Yes, I mean that you cannot use a simple interpolation to recover details that are missing between slices because interpolation can only reconstruct the original signal if the Nyquist criterion is fulfilled (your sampling is sufficiently dense compared to the spatial frequency of the signal). If you apply anti-aliasing filter to ensure the criterion is not violated, then the filtering removes the high-frequency content, so essentially the high-resolution details in the ultrasound slices cannot contribute to the 3D image reconstruction.
A common, very visible result of Nyquist criterion violation is staircase artifacts on the reconstructed surface. See this and related posts for details.

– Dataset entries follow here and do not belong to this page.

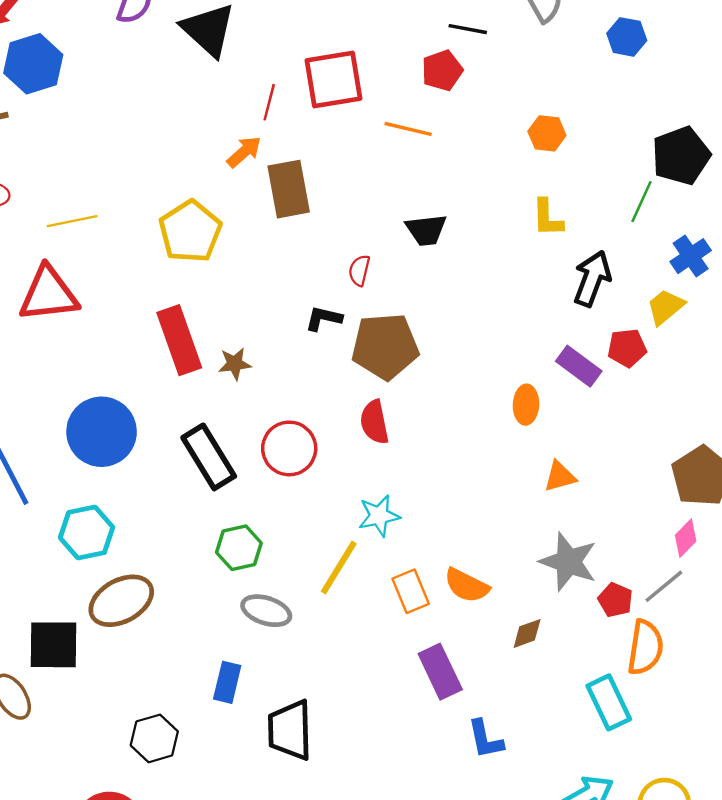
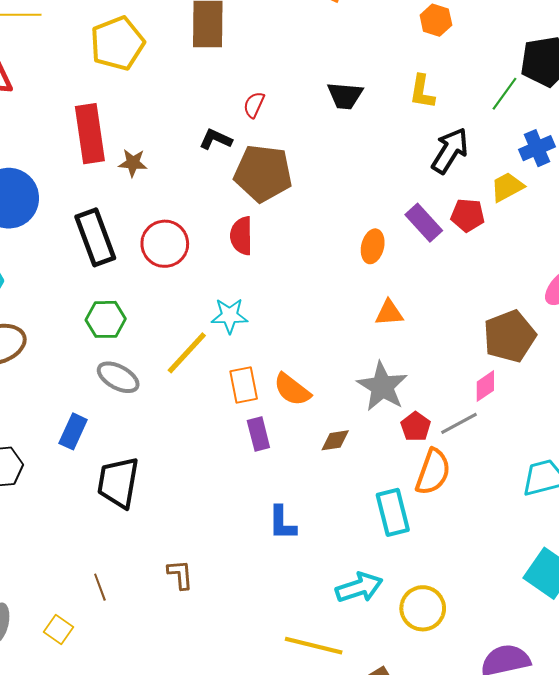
black trapezoid: (426, 230) -> (345, 96), moved
purple rectangle: (440, 672) -> (258, 434), moved, size x0.7

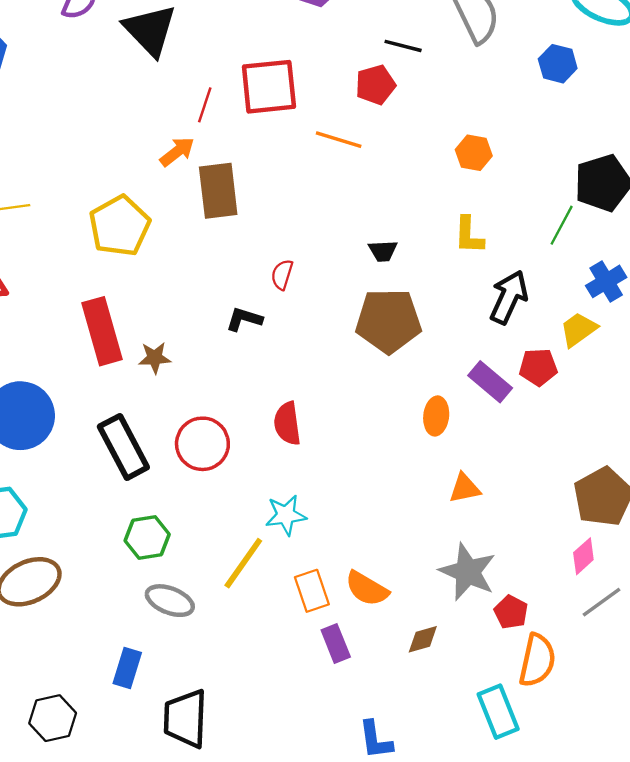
black trapezoid: (345, 96) -> (383, 251), size x0.7
brown pentagon: (263, 173) -> (388, 321), moved
gray line: (459, 423) -> (602, 602), moved

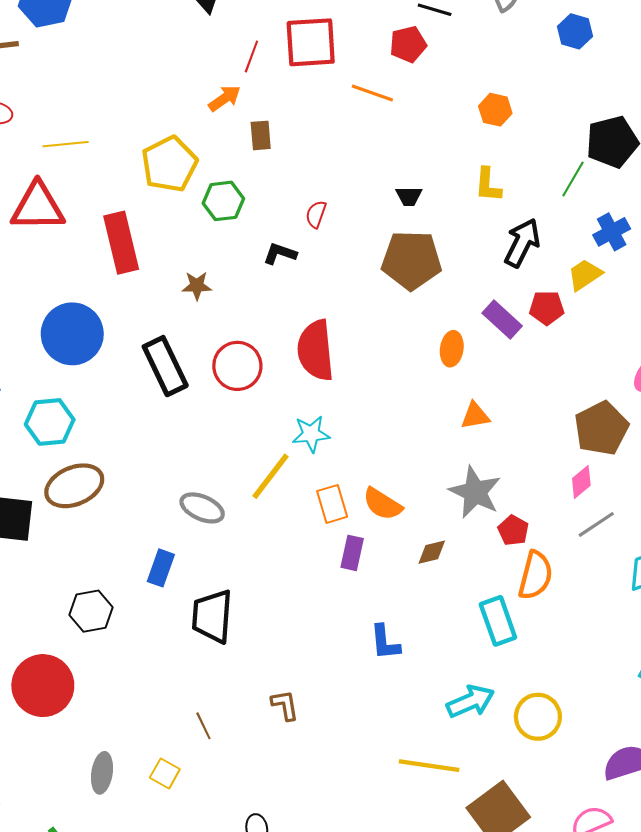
brown rectangle: (218, 191) -> (261, 135), size x0.6
red rectangle: (102, 331) -> (121, 243), moved
red semicircle: (287, 423) -> (316, 350), size x1.5
green hexagon: (147, 538) -> (223, 201), moved
purple rectangle: (336, 644) -> (352, 553), turned 32

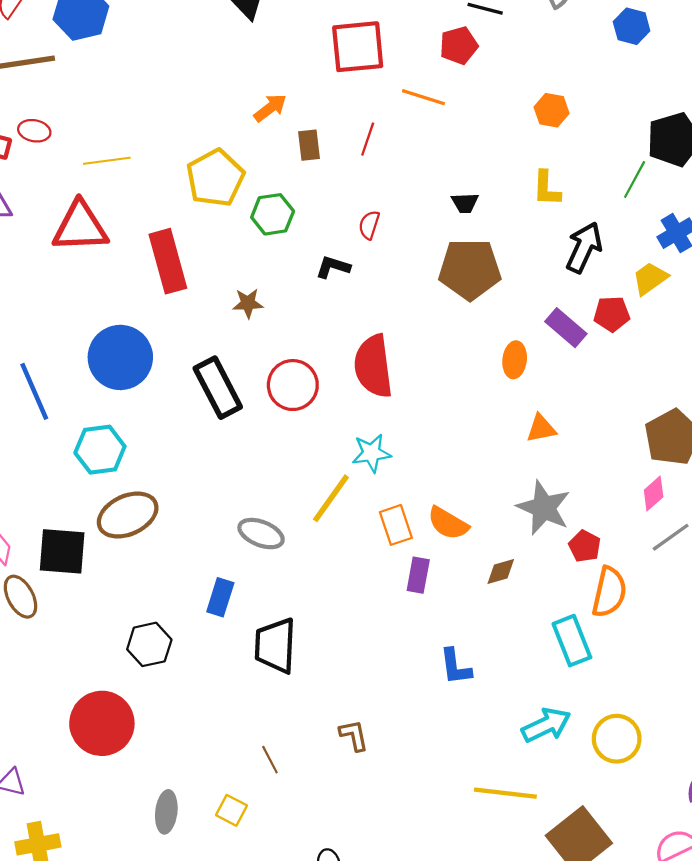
red line: (251, 57) -> (368, 139), moved

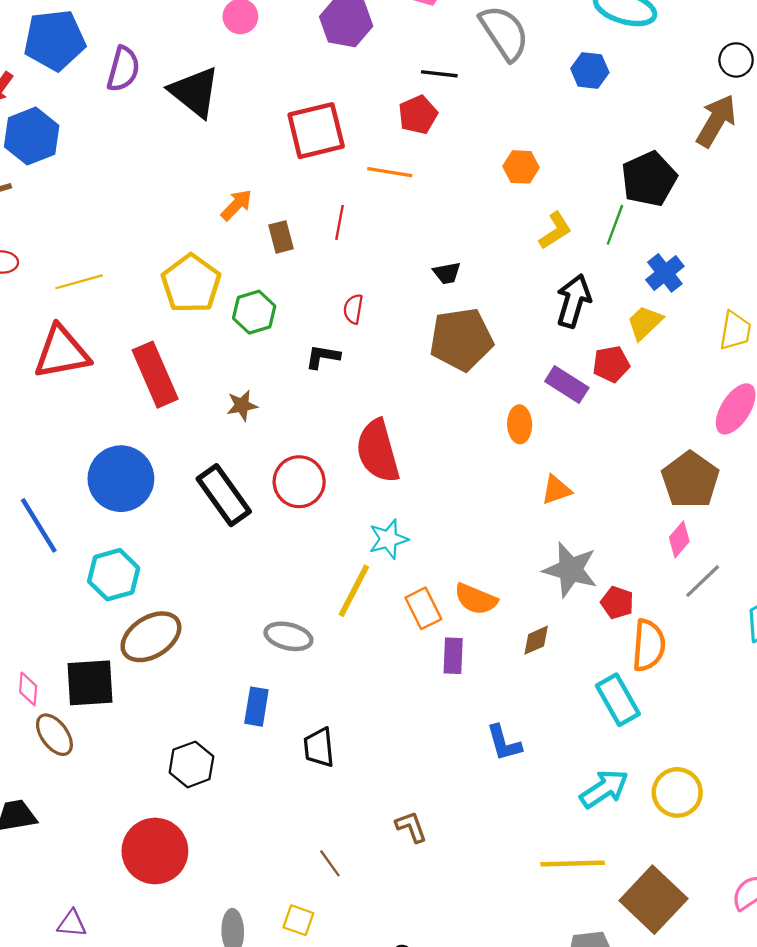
yellow L-shape: (547, 188) -> (555, 231), moved, turned -117
black trapezoid: (275, 646) -> (319, 747), size x0.7

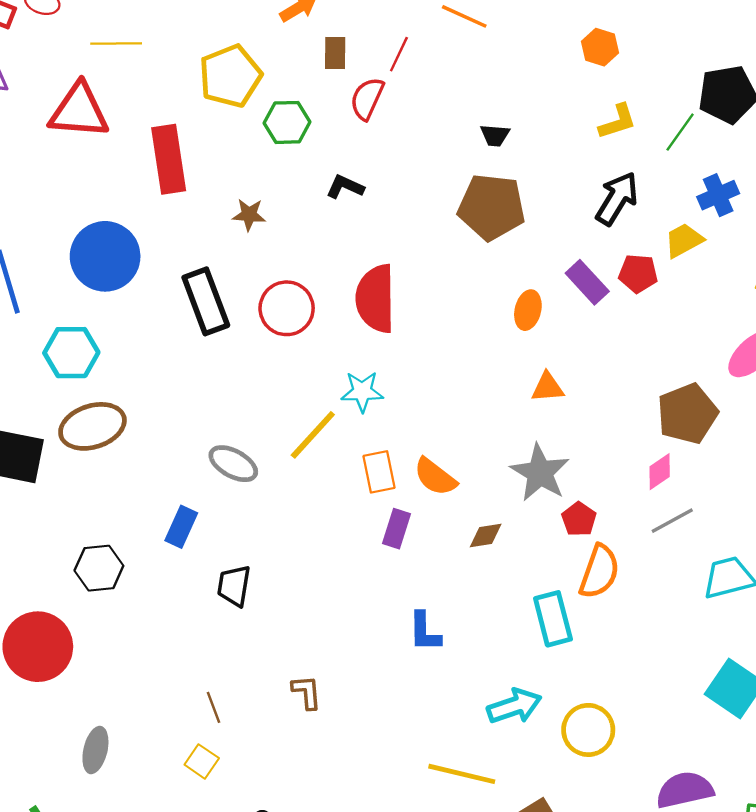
red semicircle: (353, 309) -> (367, 99), moved, size x1.4
yellow square: (298, 920) -> (202, 761), moved

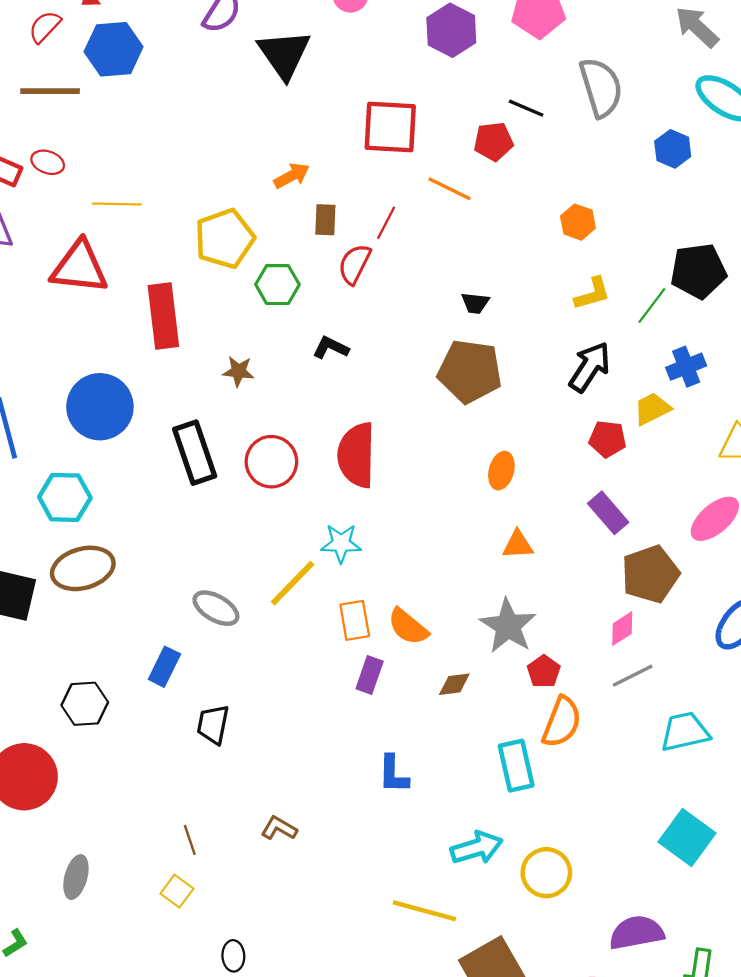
purple rectangle: (587, 282) -> (608, 513), moved
brown L-shape: (307, 692) -> (279, 828), turned -57

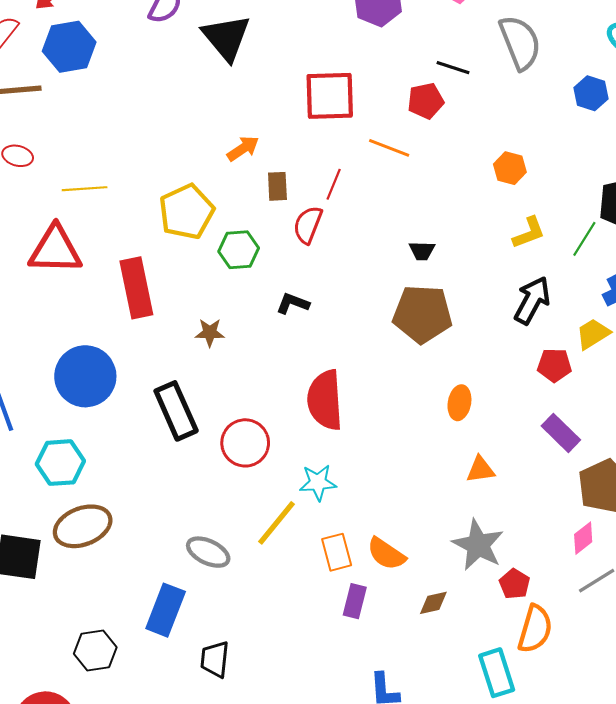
red circle: (271, 462) -> (245, 443), moved
blue rectangle: (164, 667) -> (166, 610), size x1.4

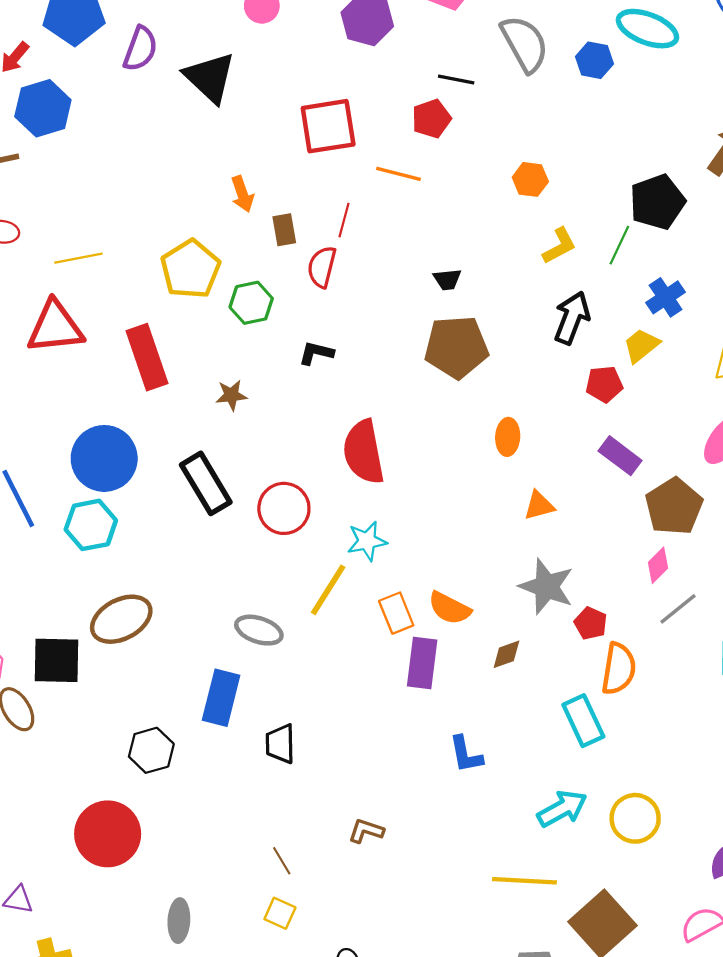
blue hexagon: (591, 93) -> (594, 60), moved
orange arrow: (243, 149) -> (242, 194), turned 112
cyan hexagon: (60, 463) -> (91, 525), moved
purple rectangle: (355, 601) -> (422, 663), size x1.4

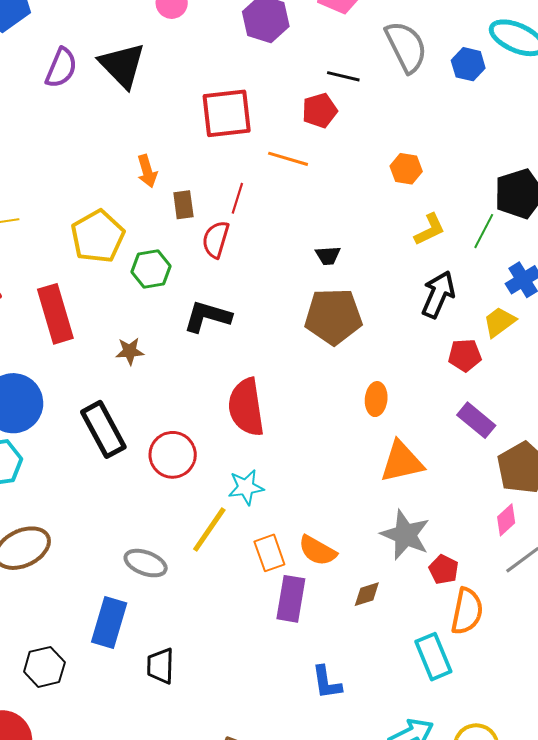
purple semicircle: (140, 49) -> (61, 68), moved
black L-shape: (316, 353) -> (207, 317), size x1.5
orange triangle: (539, 506) -> (402, 462), size x1.6

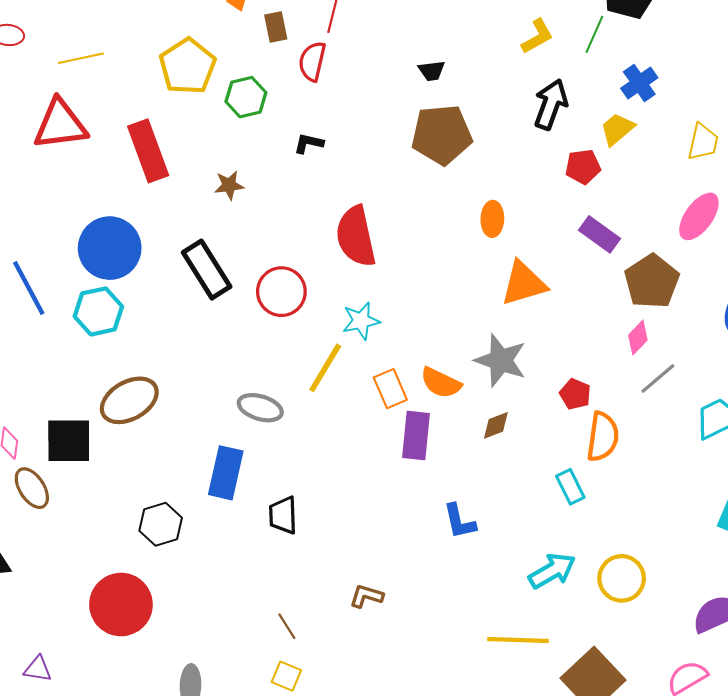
black L-shape: (207, 317) -> (309, 143), size x0.6
gray star: (405, 535) -> (501, 360), moved
cyan rectangle: (433, 657) -> (570, 487), size x0.7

You may be able to utilize the high in-plane resolution of the ultrasound images by using superresolution techniques, but not by simple image interpolation. If you don’t have time to explore such methods then I would recommend to remove the information content that you cannot use anyway, early in the data processing pipeline (downsample the ultrasound images), to avoid pushing through huge amount of data through the pipeline that actually cannot contribute to the end results.
It is hard to guess what could go wrong. Maybe voxels in you MRI image are floating-point? If you can share a scene that demonstrates the unexpected performance issue or you can reproduce the problem with any of the public sample data sets (maybe resampling them using Crop volume module) then we can investigate this further.